University of Bristol

# Weakly Supervised Learning of Visual Semantic Attributes

David Hanwell

Many of the adjectives we use in everyday language denote visual attributes of objects. For example colours (red’, ruby’, vermilion’), patterns (stripy’, chequered’), and others (leopard skin’, `dark’). We refer to these as “visual semantic attributes” – they define associations between concepts of thought and language (semantic), and the visual appearance of objects in our physical world (visual).

Automating the recognition of such attributes in photos and video would allow rich textual descriptions to be generated, especially when combined with object detection. This would be useful for various applications; image archiving, generating descriptions for products from their photos (for example on ebay), and perhaps even for surveillance (for example “find the man in the blue stripy shirt in these CCTV feeds”). Typically, models of such attributes are trained using image data which has been specifically chosen or acquired for the task, and has been manually labelled, annotated and segmented.

There are already billions of images available on the internet, with many more being added every day.
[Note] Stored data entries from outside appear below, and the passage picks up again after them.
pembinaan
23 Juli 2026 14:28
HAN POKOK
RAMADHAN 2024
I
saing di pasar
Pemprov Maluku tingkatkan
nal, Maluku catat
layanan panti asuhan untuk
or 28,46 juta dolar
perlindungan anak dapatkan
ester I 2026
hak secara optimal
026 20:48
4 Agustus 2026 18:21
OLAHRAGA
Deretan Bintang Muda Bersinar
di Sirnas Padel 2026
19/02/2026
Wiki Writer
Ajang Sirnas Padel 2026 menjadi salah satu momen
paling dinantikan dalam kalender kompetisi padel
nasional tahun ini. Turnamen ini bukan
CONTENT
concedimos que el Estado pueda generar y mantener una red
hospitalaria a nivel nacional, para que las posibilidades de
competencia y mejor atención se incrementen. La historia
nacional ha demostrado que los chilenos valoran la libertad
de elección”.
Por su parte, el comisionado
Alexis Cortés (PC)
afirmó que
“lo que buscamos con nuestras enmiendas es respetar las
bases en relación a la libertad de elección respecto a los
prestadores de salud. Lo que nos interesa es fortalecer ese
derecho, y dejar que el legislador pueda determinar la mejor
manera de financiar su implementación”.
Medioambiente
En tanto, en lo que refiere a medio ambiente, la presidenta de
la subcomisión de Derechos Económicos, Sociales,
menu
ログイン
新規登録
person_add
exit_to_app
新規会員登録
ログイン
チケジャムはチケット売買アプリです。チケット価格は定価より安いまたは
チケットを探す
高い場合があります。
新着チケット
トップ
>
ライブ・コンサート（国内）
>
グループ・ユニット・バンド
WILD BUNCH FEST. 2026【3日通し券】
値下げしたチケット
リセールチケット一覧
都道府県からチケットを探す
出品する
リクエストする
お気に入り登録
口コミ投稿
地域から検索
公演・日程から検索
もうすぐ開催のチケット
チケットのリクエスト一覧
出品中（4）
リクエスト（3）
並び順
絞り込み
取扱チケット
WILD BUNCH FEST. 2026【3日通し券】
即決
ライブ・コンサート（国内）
Although these images have not been manually annotated or segmented, many of them have text associated with them, for example items for sale on ebay have both an image and a text description. We call such images ‘weakly labelled’ – each has a corresponding set of words, some of which may describe some, all or none of the image content.

The question we are trying to answer is: Can we use weakly labelled images to train computer models to recognise visual semantic attributes?

There would be several potential benefits to this approach:

• Without the need to acquire bespoke images, or to manually label, annotate or segment them, the process of learning an attribute would be faster, easier and cheaper.
• Since the training data would be acquired from many different sources, and the corresponding text written by many different people, the resulting models would be unbiased by any one person’s notion of an attribute.
• Due the huge range of images available, with different objects, lighting, and variations on each attribute, each model may better capture possible variation of an attribute, and thus be better able to recognise it in novel images.

### Weakly Supervised Learning of Semantic Colour Terms

In order to take advantage of such easily obtainable data, there are a number of challenges which must be overcome. If we acquire a set of images from a web search, using an attribute term, not all of the returned images will contain the attribute, and even in those which do, there will be regions which do not. Here are some examples of images returned from a search for ‘Blue’:

We have proposed a method of learning colour terms from weakly labelled data such as this. Below are some examples of images from the test-set of [1], which have been segmented into regions semantic colour terms using the proposed method. This work has been accepted for publication in IET Computer Vision [2].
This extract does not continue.